The $479,600 contract, awarded by NASA’s Kennedy Space Center,
covers launch-site payload processing services for NASA’s Earth
Observing-1 (EO-1) and Satelite de Aplicaciones Cientificas-C (SAC-C)
earth-observation satellites. These spacecraft are scheduled for
launch together on a Delta 7320 “Med-Lite” ELV from California’s
Vandenberg Air Force Base (AFB) in November.

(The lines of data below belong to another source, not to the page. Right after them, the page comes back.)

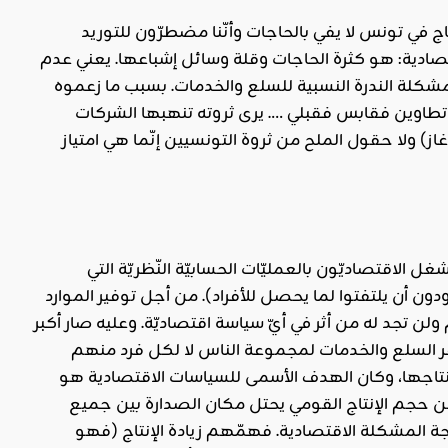
ج في تونس لا يفي بالحاجات وأنّنا مضطرّون للتوريد
لاقتصادية: هو كثرة الحاجات وقلة وسائل إشباعها. يعني عدم
 مشكلة الندرة النسبية للسلع والخدمات. بسبب ما زعموه
ى تطاوين فقابس فقبلي …. يرى ثروته تنهبها الشركات
غاز) ولا حقول الملح من ثروة التونسيين إنّما هي امتياز
 الاقتصاديّون بالعمليّات الحسابيّة النّظريّة التي
ودون أن يلتفتوا لما يحصل للأفراد). من أجل توفير الموارد
لن تجد له من أثر في أيّ سياسة اقتصاديّة. وعليه صار أكبر
إنتاجها، وكان الهدف الأسمى للسياسات الاقتصادية هو
 حجم الإنتاج القومي يحتل مكان الصدارة بين جميع
ة المشكلة الاقتصادية. فهمّهم زيادة الإنتاج (فهو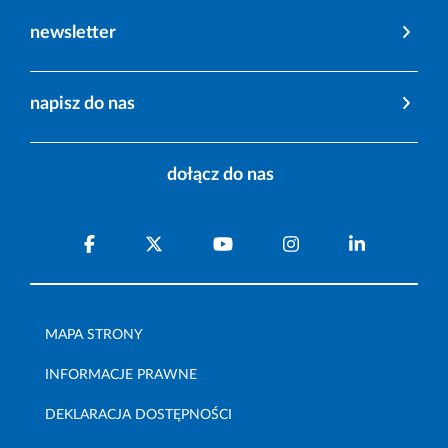
newsletter
napisz do nas
dołącz do nas
MAPA STRONY
INFORMACJE PRAWNE
DEKLARACJA DOSTĘPNOŚCI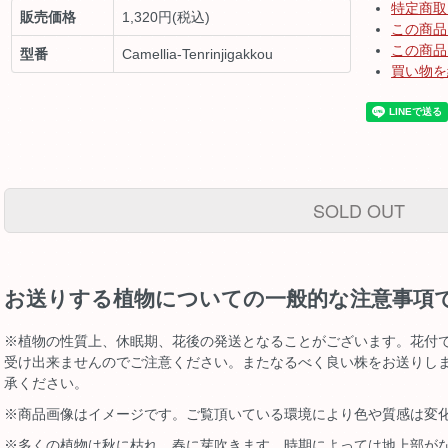
特定商取
販売価格
1,320円(税込)
この商品
この商品
型番
Camellia-Tenrinjigakkou
買い物を
SOLD OUT
お送りする植物についての一般的な注意事項
※植物の性質上、休眠期、花後の発送となることがございます。花付
受け出来ませんのでご注意ください。またなるべく良い株をお送りし
承ください。
※商品画像はイメージです。ご覧頂いている環境により色や質感は変
※多くの植物は秋に枯れ、春に芽吹きます。時期によっては地上部が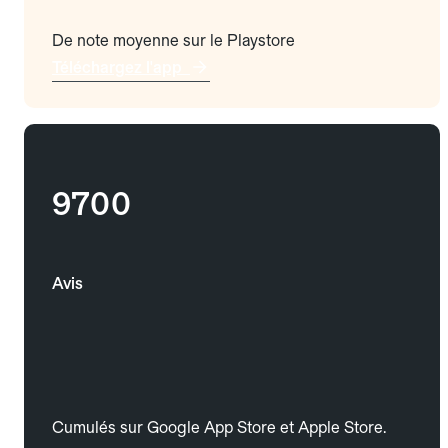
De note moyenne sur le Playstore
Téléchargez l'app
9700
Avis
Cumulés sur Google App Store et Apple Store.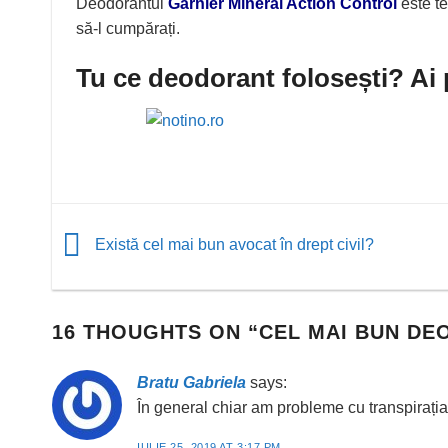
Deodorantul
Garnier Mineral Action Control
este te
să-l cumpărați.
Tu ce deodorant folosești? Ai
Există cel mai bun avocat în drept civil?
16 THOUGHTS ON “
CEL MAI BUN DE
Bratu Gabriela
says:
În general chiar am probleme cu transpirați
IULIE 25, 2019 AT 3:17 PM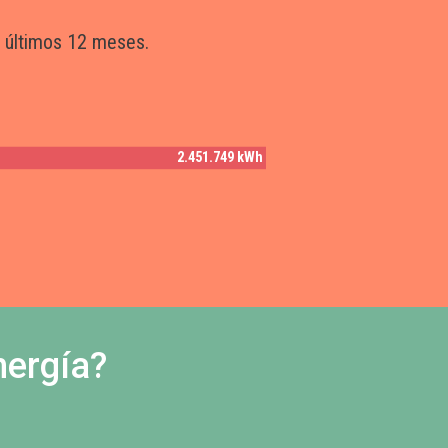
s últimos 12 meses.
2.451.749 kWh
nergía?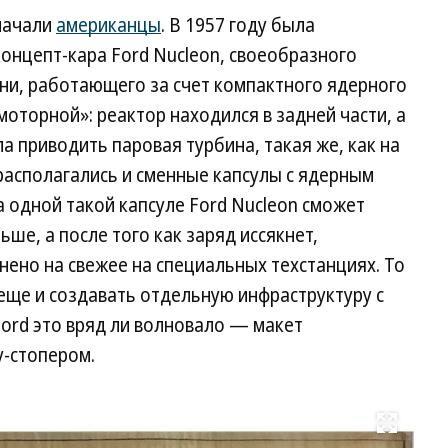
начали
американцы
. В 1957 году была
онцепт-кара Ford Nucleon, своеобразного
ни, работающего за счет компактного ядерного
оторной»: реактор находился в задней части, а
 приводить паровая турбина, такая же, как на
располагались и сменные капсулы с ядерным
 одной такой капсуле Ford Nucleon сможет
ьше, а после того как заряд иссякнет,
ено на свежее на специальных техстанциях. То
 еще и создавать отдельную инфраструктуру с
ord это вряд ли волновало — макет
у-стопером.
Развернуть на весь экран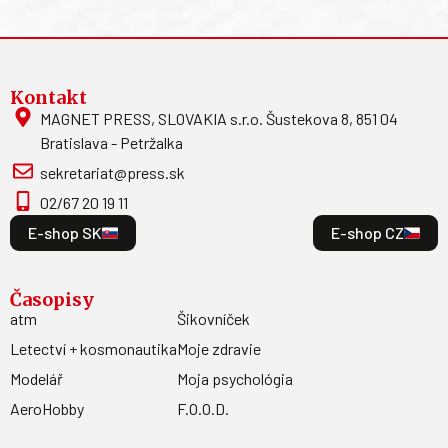
Kontakt
MAGNET PRESS, SLOVAKIA s.r.o. Šustekova 8, 851 04
Bratislava - Petržalka
sekretariat@press.sk
02/67 20 19 11
E-shop SK
E-shop CZ
Časopisy
atm
Šikovníček
Letectví + kosmonautika
Moje zdravie
Modelář
Moja psychológia
AeroHobby
F.O.O.D.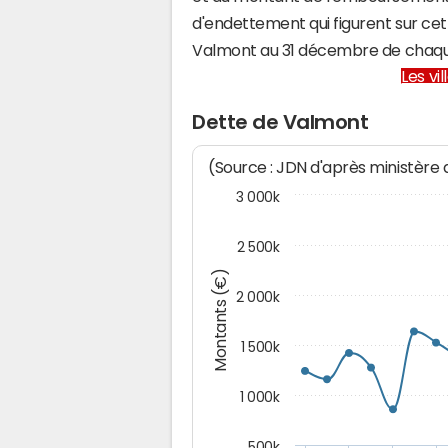
d'endettement qui figurent sur cet
Valmont au 31 décembre de chaq
Les vi
Dette de Valmont
(Source : JDN d'après ministère
3 000k
2 500k
Montants (€)
2 000k
1 500k
1 000k
500k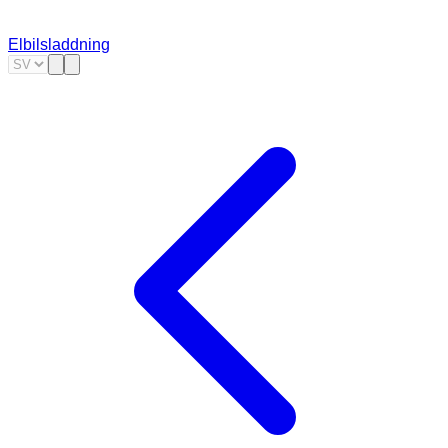
Elbilsladdning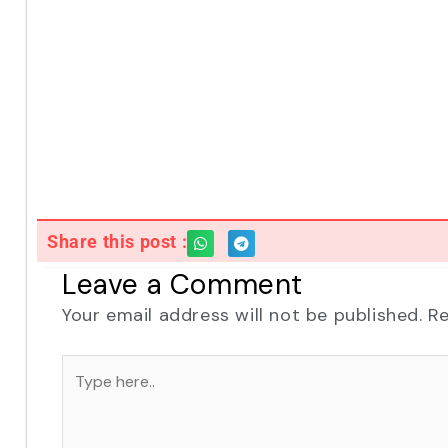
Share this post :
Leave a Comment
Your email address will not be published.
Re
Type
here..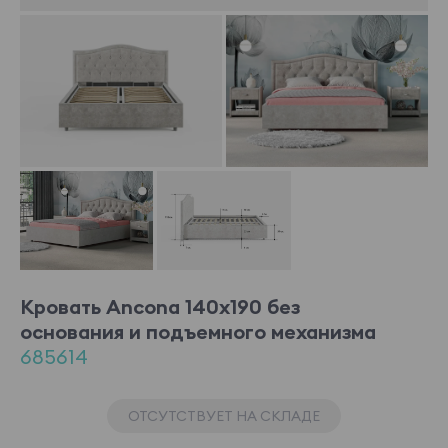
Кровать Ancona 140x190 без
основания и подъемного механизма
685614
ОТСУТСТВУЕТ НА СКЛАДЕ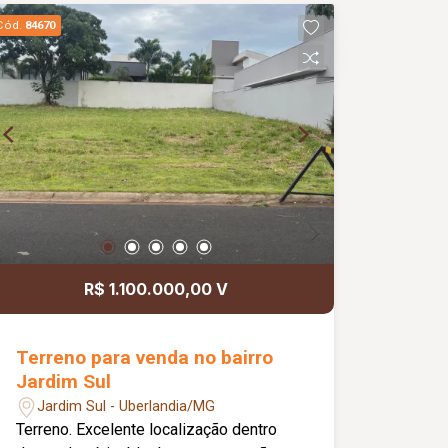
proporcionando conforto e praticidade.
Cód.
84670
Informações complementares: Valor do
imóvel no estado atual: R$ 550.000,00;
Valor após reforma externa: R$
660.000,00; Aceita permuta por imóvel
de até R$ 250.000,00.
R$ 1.100.000,00 V
Terreno para venda no bairro
Jardim Sul
Jardim Sul - Uberlandia/MG
Terreno. Excelente localização dentro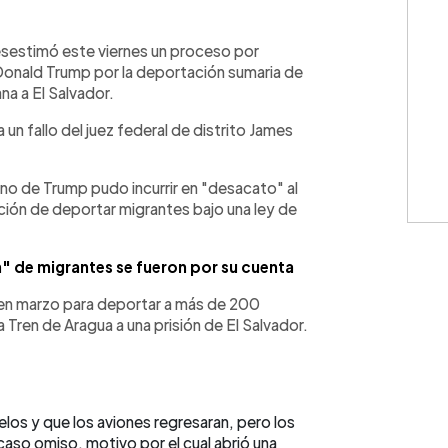
WhatsApp
Copiar link
sestimó este viernes un proceso por
Donald Trump por la deportación sumaria de
a a El Salvador.
un fallo del juez federal de distrito James
rno de Trump pudo incurrir en "desacato" al
ión de deportar migrantes bajo una ley de
" de migrantes se fueron por su cuenta
I en marzo para deportar a más de 200
Tren de Aragua a una prisión de El Salvador.
los y que los aviones regresaran, pero los
aso omiso, motivo por el cual abrió una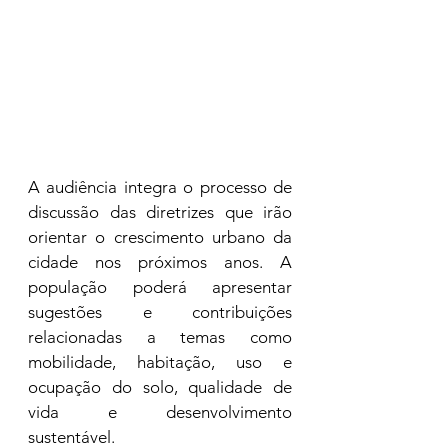
A audiência integra o processo de 
discussão das diretrizes que irão 
orientar o crescimento urbano da 
cidade nos próximos anos. A 
população poderá apresentar 
sugestões e contribuições 
relacionadas a temas como 
mobilidade, habitação, uso e 
ocupação do solo, qualidade de 
vida e desenvolvimento 
sustentável.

Astrotech will process these payloads at its Vandenberg AFB
facility, a full-service site equipped to support spacecraft
processing for Atlas, Delta, Pegasus, and Taurus launches. Astrotech’s
payload processing services include support for spacecraft final
mechanical assembly, electrical checkout, liquid propellant loading,
solid rocket motor/ordinance installation, payload fairing
encapsulation, transport to the launch pad, and remote payload command
and control through countdown.

The EO-1/SAC-C mission is the second of NASA’s Earth Observing
System (EOS) program payloads to be processed at Astrotech’s
Vandenberg AFB facility. Astrotech provided payload processing
services for NASA’s first EOS mission, designated Terra (formerly
EOS-AM-1), launched in December 1999. The total value of Astrotech’s
contract with NASA for support to the Terra mission was more than $2
million.

The EO-1 spacecraft is an element of NASA’s New Millennium
Program, designed to conduct space-flight validation of breakthrough
technologies for space and Earth science missions. SAC-C is a
cooperative NASA-Argentine project.

Astrotech provides commercial space services through its Sounding
Rocket and Payload Processing divisions. Astrotech’s Payload
Processing division provides satellite processing services for the
U.S. launch industry, including support for Boeing’s Delta program,
Lockheed Martin’s Atlas program, and Orbital Sciences Corporation’s
Taurus and Pegasus programs. Since 1985, over 150 satellites have been
processed at Astrotech facilities adjacent to Kennedy Space
Center/Cape Canaveral Air Force Station in Florida and at Vandenberg
AFB in California.

Founded in 1984 and with more than $100 million in annual revenue,
Astrotech’s parent company SPACEHAB, Inc., is a leading provider of
commercial space services. SPACEHAB is the first company to
commercially develop, own and operate habitable modules that
provide laboratory facilities and logistics resupply aboard NASA’s
Space Shuttles. The company also supports NASA astronaut training at
Johnson Space Center in Houston, Texas.

This release contains forward-looking statements that are subject
to certain risks and uncertainties that could cause actual results to
differ materially from those projected in such statements. Such risks
and uncertainties include, but are not limited to, whether the
company will fully realize the economic benefits under its NASA and
other customer contracts, the timing and mix of Space Shuttle
missions, the successful development and commercialization of new
space assets, technological difficulties, product demand, timing of
new contracts, launches and business, market acceptance risks, the
effect of economic conditions, uncertainty in government funding, the
impact of competition, and other risks detailed in the Company’s
Securities and Exchange Commission filings.